Each month, the Institute for Supply Management (ISM) surveys purchasing managers around the country about changes in inventories, orders, sales and employment. If there is no change from the previous month, the index reads 50. Anything greater than 50 is a positive. ISM publishes two composite indexes each month, one for manufacturing (PMI) and one for non-manufacturing (NMI), which represents more than 80% of the economy.
In January of this year, the non-manufacturing index squeaked into the positive zone with a 50.5 reading, followed by a 53 reading in February. In May, the NMI rose to 55.4, and a key component of that composite, the Business Activity Index, rose to 61, a level not seen since 2006. The indexes are calculated in such a way that they reflect the dispersal of either positive or negative activity throughout the economy, so a reading of 61 indicates that improvement is spreading ever wider through a variety of companies.
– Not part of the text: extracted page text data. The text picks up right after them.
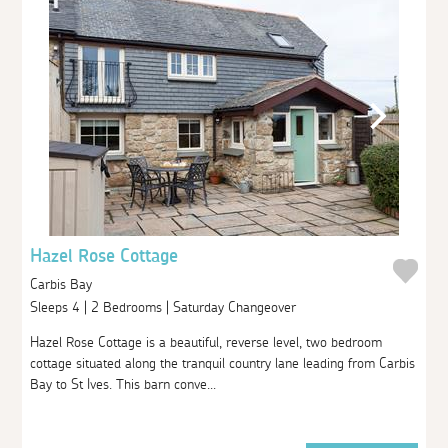
Hazel Rose Cottage
Carbis Bay
Sleeps 4 | 2 Bedrooms | Saturday Changeover
Hazel Rose Cottage is a beautiful, reverse level, two bedroom
cottage situated along the tranquil country lane leading from Carbis
Bay to St Ives. This barn conve...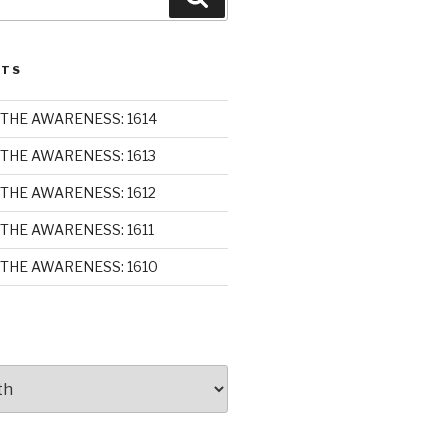
STS
THE AWARENESS: 1614
THE AWARENESS: 1613
THE AWARENESS: 1612
THE AWARENESS: 1611
THE AWARENESS: 1610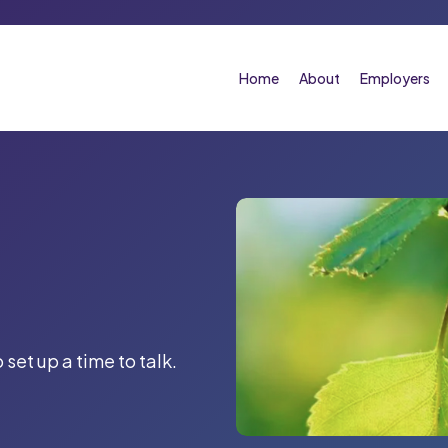
Home
About
Employers
 set up a time to talk.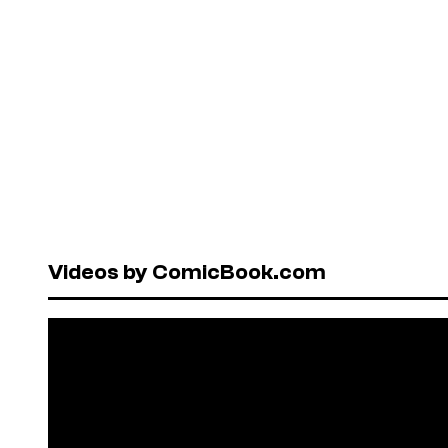
Videos by ComicBook.com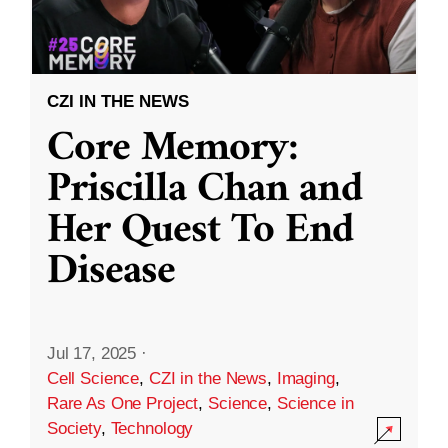
CZI IN THE NEWS
Core Memory:
Priscilla Chan and
Her Quest To End
Disease
Jul 17, 2025
·
Cell Science
,
CZI in the News
,
Imaging
,
Rare As One Project
,
Science
,
Science in
Society
,
Technology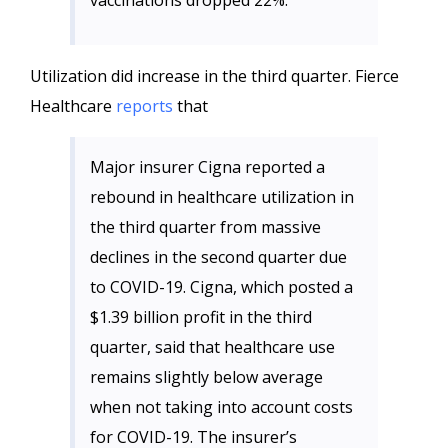
vaccinations dropped 22%.
Utilization did increase in the third quarter. Fierce
Healthcare
reports
that
Major insurer Cigna reported a
rebound in healthcare utilization in
the third quarter from massive
declines in the second quarter due
to COVID-19. Cigna, which posted a
$1.39 billion profit in the third
quarter, said that healthcare use
remains slightly below average
when not taking into account costs
for COVID-19. The insurer’s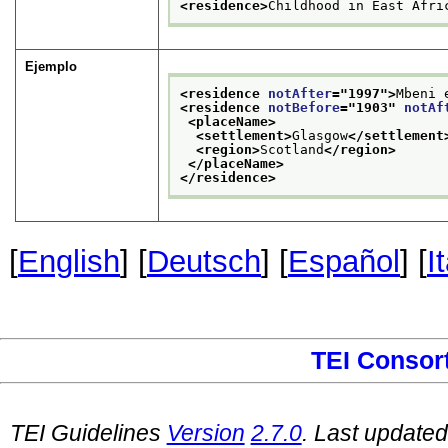
<residence>
Childhood in East Afri
Ejemplo
<residence 
notAfter
="
1997
">
Mbeni 
<residence 
notBefore
="
1903
" 
notAf
<placeName>
<settlement>
Glasgow
</settlement
<region>
Scotland
</region>
</placeName>
</residence>
[
English
] [
Deutsch
] [
Español
] [
I
TEI Consor
TEI Guidelines
Version
2.7.0
. Last update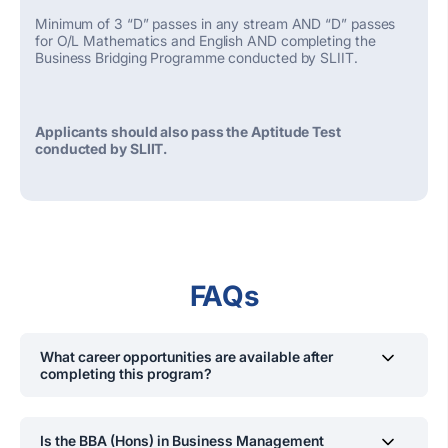
Minimum of 3 “D” passes in any stream AND “D” passes
for O/L Mathematics and English AND completing the
Business Bridging Programme conducted by SLIIT.
Applicants should also pass the Aptitude Test
conducted by SLIIT.
FAQs
What career opportunities are available after
completing this program?
Graduates can pursue roles
including but not limited to
management trainees, consultants, business executives,
Is the BBA (Hons) in Business Management
managers, business development executives,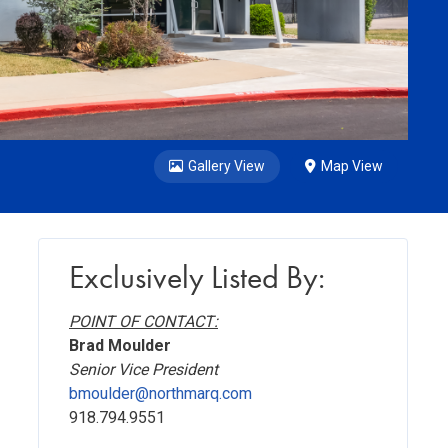
Gallery View
Map View
Exclusively Listed By:
POINT OF CONTACT:
Brad Moulder
Senior Vice President
bmoulder@northmarq.com
918.794.9551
Employment is usually the last horse out of the gate when coming out of a recession and this time is no different. However, for the first time in 28 months, the Employment Index portion of the composite index broke into positive territory at 50.4.
This recession has a greater gravitational pull than the more recent ones at the beginning of this decade and the early nineties. Pulling against this recovery are home foreclosures, commercial real estate debt coming due, European sovereign debt problems, China’s monetary support of its own exports and a lack of lending to small businesses. But the rockets are firing.